子どもたちは施設での生活で自他ともに信頼する気持ちを取り戻そうと暮らしています。心が安定した状態の維持が難しく、ちょっとしたことで崩れてしまうこともあります。
大人だって心身ともに崩れてしまうと立ち直るのがすごく大変ですよね。子どもたちは本当にしんどい思いや経験をしていて、それらを自分の中に抱えながら頑張って生きている。そういう子たちなんです。
なので、私たちは、子どもたちに対して「虐待を受けていたから可哀想」というふうには思っていません。もちろん、その経験自体はすごいつらく悲しいことだけれど、子どもたちは可哀想な存在じゃないと思うんです。私たちが彼らを可哀想って思うのはすごい失礼です。
子どもたちは本当に、一人ひとり個性豊かで可能性に満ちています。だからこそ私たちは、彼ら一人ひとりの可能性に目を向けます。
しんどい思いをしてきた子どもたちに「しんどかったね。大変だったね。辛かったね」と伝えるよりも、「それを乗り越えて生きてるってすごいこと 」と伝えたい。そういうふうに周りの大人が伝えたら、彼らの生きやすさってすごく変わるんじゃないかなって思うんです。
ぜひ大人のみなさんに、社会的養護の施設にいる子や、それに限らずしんどい思いをして生きてきた方たちに「本当にすごいね」って気持ちで接してもらえると嬉しいです。
子どもたちのために、できること
野田
まだまだ聞き足りないんですけれど、最後にこの動画を見てくださっている人たちにメッセージをいただけますか。例えば、社会の一員として社会的養護のために何ができるのかを。
おそらく、やり方がわからない人も多いと思うんですよ。はじめの1歩のヒントになるようなメッセージをもらえれば。
村上
ありがとうございます。みなさん本当に、話を聞いていただいてありがとうございます。児童養護施設の子どもたちに限らず、今、日本中でしんどい思いをしている子どもたちはたくさんいると思います。みなさんの周りにも。もしかするとお子さんのクラスメイトや、近所のお子さんかもしれない。ちょっと気になるお子さんがいた時は声をかけてみてください。
ちょっと言葉がきつくて抵抗感がある子でも、その子の話をじっくり聞いてみてください。口が悪くて近づきづらいなら、ほんの少し、どういうふうにその子を受け入れられるか考えていただけたらとても嬉しいです。
さらにもう一歩、何かできることを考えていただけるならば、ぜひ児童養護施設のボランティア活動を調べていただけると嬉しいです。コロナが落ち着いてきたことで、ボランティアを受け入れる施設は多いと思います。
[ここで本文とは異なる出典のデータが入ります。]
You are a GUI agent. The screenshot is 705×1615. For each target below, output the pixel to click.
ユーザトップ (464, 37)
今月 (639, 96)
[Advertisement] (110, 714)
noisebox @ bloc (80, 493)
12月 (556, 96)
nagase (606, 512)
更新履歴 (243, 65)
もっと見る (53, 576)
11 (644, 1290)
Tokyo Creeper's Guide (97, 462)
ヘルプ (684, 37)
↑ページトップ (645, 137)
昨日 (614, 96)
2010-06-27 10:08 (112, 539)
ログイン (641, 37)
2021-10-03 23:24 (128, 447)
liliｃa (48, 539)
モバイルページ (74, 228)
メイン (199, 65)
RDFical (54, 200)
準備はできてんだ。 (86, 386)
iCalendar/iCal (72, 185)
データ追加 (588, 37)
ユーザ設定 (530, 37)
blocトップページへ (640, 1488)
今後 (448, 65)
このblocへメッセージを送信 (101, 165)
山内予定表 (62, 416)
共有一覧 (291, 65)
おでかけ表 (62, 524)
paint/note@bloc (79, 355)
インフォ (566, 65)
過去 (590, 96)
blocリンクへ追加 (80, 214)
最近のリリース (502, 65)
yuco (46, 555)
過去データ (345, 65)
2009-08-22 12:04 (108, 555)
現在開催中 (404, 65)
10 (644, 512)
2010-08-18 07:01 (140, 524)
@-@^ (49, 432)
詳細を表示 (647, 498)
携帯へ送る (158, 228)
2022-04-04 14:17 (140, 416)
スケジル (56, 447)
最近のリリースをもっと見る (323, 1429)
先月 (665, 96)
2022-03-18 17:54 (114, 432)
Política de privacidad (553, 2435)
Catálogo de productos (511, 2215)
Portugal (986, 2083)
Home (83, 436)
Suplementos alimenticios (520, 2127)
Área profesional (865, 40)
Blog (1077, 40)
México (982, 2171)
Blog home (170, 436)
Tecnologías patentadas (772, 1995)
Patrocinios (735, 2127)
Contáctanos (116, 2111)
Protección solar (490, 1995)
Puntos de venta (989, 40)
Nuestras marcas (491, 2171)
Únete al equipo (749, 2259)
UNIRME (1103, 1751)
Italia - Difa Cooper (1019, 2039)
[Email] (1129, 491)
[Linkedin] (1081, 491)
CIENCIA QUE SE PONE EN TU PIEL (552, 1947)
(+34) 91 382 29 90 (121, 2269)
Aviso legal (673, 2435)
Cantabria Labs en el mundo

逆に、今は余裕がないけれど何かしたいと考えてくださるならば、いろいろな活動団体をまずは知ってください。児童養護施設というものをまず知っていただいて、それをお知り合いの5人に話していただくとか。そうするだけでも、子どもたちの生きやすさって変わるんじゃないかと思います。そんなふうにみんなで子どもたちのことを気にかけ、見守っていけると嬉しいです。
野田
ありがとうございます。日本が抱えている非常に大事な課題を教えてもらいました。特に最後のメッセージ。僕たちはどんな一歩も踏み出せると思います。僕自身も今のお話を聞いて、実際の現場へ見学にいきたいなと思いました。
少しでも心に残ることがあれば、この問題についてそれぞれの一歩を踏み出していただけたらと思います。本日はありがとうございました。